──────── Source material ────────
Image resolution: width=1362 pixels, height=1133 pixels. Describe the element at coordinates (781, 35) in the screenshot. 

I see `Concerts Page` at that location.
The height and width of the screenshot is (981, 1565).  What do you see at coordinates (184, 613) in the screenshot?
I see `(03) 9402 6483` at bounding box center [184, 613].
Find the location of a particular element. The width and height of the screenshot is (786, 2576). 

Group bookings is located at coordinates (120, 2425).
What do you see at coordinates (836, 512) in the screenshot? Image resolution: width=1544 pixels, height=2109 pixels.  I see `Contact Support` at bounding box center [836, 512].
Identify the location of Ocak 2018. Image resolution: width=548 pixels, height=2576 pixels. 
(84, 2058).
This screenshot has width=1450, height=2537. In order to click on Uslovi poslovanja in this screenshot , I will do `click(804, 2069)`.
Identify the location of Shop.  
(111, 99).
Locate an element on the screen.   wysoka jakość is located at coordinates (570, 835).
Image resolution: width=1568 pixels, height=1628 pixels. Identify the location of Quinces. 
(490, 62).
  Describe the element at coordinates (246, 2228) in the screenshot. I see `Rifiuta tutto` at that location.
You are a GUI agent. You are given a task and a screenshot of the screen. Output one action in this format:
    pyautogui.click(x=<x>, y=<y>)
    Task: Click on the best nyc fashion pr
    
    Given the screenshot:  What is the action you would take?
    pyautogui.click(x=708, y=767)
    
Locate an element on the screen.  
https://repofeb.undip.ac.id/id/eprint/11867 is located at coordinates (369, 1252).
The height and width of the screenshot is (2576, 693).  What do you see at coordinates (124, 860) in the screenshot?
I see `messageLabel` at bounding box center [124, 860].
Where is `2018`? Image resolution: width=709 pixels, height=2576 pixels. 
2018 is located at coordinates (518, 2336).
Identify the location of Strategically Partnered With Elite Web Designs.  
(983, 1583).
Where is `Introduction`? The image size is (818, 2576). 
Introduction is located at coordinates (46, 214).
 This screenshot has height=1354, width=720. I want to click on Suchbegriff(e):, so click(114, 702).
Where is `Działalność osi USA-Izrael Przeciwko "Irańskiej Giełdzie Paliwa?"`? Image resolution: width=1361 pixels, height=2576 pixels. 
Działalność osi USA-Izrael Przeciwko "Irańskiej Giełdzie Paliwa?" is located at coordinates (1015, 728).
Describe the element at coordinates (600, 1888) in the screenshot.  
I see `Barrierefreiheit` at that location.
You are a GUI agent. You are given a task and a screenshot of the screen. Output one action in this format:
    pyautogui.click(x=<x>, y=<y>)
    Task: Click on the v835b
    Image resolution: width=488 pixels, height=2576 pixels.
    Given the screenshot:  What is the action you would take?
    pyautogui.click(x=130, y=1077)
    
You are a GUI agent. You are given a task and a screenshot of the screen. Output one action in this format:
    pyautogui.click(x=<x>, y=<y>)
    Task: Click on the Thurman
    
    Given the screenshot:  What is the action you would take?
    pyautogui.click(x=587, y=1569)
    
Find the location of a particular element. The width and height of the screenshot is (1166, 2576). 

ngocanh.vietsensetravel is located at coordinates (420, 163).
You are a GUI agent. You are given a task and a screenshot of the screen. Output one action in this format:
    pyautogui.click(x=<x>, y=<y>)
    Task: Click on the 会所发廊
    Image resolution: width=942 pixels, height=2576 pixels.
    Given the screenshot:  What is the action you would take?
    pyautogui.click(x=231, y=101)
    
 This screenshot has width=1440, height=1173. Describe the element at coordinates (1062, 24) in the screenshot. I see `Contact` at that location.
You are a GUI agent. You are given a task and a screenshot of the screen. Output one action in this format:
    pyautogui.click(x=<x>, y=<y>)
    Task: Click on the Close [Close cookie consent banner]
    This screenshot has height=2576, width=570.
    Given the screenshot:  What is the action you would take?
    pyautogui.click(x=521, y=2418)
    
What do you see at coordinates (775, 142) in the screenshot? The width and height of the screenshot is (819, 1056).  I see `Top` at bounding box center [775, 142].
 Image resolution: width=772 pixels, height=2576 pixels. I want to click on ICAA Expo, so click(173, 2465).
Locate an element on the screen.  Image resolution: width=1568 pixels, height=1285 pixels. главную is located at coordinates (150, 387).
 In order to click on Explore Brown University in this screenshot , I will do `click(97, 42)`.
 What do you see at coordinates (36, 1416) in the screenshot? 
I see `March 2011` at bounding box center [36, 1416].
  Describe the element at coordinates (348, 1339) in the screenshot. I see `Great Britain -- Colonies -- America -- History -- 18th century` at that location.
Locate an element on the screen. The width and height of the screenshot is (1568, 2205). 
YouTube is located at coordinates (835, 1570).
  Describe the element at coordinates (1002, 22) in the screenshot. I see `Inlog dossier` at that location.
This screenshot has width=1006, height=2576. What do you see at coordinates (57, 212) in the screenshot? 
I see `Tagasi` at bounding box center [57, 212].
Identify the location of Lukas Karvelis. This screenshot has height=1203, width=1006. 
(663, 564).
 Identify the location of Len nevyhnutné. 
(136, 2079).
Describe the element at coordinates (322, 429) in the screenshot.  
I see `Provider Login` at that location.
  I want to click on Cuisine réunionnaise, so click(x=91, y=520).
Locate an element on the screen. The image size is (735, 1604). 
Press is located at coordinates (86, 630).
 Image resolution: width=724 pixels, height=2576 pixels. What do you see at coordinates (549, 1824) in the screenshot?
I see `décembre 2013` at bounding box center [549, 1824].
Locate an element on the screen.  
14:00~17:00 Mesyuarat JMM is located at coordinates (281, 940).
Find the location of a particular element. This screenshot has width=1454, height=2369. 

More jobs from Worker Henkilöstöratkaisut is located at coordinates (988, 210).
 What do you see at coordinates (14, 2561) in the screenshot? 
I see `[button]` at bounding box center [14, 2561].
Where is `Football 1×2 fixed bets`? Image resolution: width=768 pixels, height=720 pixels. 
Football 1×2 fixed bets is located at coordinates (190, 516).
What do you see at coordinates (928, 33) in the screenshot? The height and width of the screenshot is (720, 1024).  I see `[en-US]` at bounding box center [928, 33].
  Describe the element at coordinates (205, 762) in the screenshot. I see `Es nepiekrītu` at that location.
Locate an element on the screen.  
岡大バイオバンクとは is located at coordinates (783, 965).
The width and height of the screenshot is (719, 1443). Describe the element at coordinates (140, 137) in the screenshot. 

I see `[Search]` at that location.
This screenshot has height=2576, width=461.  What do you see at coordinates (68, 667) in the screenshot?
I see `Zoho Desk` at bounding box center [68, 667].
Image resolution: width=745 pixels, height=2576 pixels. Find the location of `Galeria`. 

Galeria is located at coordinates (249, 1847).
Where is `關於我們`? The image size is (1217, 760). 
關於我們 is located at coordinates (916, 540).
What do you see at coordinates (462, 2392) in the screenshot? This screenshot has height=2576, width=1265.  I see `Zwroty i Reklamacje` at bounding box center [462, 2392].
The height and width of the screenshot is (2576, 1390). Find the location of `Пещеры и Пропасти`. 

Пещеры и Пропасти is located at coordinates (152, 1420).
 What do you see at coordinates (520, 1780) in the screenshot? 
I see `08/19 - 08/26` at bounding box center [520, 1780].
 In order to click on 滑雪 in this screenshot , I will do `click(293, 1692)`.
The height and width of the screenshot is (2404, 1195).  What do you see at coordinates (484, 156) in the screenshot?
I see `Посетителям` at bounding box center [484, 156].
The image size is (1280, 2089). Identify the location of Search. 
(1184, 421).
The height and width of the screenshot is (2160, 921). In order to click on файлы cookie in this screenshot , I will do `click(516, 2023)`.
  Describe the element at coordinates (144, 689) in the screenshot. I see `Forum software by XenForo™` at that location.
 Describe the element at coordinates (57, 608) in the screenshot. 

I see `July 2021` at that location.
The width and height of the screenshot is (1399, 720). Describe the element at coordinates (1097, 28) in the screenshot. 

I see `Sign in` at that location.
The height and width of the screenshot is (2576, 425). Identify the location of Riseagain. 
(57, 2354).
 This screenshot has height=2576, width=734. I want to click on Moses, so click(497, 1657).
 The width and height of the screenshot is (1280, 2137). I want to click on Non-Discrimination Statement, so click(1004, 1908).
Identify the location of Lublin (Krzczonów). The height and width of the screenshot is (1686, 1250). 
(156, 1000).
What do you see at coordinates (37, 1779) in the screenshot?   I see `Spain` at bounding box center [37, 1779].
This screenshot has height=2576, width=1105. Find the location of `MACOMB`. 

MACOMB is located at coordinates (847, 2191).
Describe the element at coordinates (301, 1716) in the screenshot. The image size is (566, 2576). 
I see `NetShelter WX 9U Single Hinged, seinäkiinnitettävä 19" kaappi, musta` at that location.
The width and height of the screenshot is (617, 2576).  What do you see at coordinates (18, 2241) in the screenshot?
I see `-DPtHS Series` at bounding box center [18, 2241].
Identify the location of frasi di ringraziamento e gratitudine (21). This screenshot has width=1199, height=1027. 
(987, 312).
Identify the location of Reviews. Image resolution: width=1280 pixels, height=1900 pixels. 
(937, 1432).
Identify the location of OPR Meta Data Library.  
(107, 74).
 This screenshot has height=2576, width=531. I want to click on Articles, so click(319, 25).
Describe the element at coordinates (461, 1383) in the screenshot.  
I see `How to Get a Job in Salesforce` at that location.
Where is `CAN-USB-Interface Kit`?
────────
## Required work
Given the records above, restate word for word only the lines starting at the one with "Locate an element on the screen. The image" and ending at the one with "What do you see at coordinates (462, 2392)".

## Answer to this problem
Locate an element on the screen. The image size is (735, 1604). 
Press is located at coordinates (86, 630).
 Image resolution: width=724 pixels, height=2576 pixels. What do you see at coordinates (549, 1824) in the screenshot?
I see `décembre 2013` at bounding box center [549, 1824].
Locate an element on the screen.  
14:00~17:00 Mesyuarat JMM is located at coordinates (281, 940).
Find the location of a particular element. This screenshot has width=1454, height=2369. 

More jobs from Worker Henkilöstöratkaisut is located at coordinates (988, 210).
 What do you see at coordinates (14, 2561) in the screenshot? 
I see `[button]` at bounding box center [14, 2561].
Where is `Football 1×2 fixed bets`? Image resolution: width=768 pixels, height=720 pixels. 
Football 1×2 fixed bets is located at coordinates (190, 516).
What do you see at coordinates (928, 33) in the screenshot? The height and width of the screenshot is (720, 1024).  I see `[en-US]` at bounding box center [928, 33].
  Describe the element at coordinates (205, 762) in the screenshot. I see `Es nepiekrītu` at that location.
Locate an element on the screen.  
岡大バイオバンクとは is located at coordinates (783, 965).
The width and height of the screenshot is (719, 1443). Describe the element at coordinates (140, 137) in the screenshot. 

I see `[Search]` at that location.
This screenshot has height=2576, width=461.  What do you see at coordinates (68, 667) in the screenshot?
I see `Zoho Desk` at bounding box center [68, 667].
Image resolution: width=745 pixels, height=2576 pixels. Find the location of `Galeria`. 

Galeria is located at coordinates (249, 1847).
Where is `關於我們`? The image size is (1217, 760). 
關於我們 is located at coordinates (916, 540).
What do you see at coordinates (462, 2392) in the screenshot? This screenshot has height=2576, width=1265.  I see `Zwroty i Reklamacje` at bounding box center [462, 2392].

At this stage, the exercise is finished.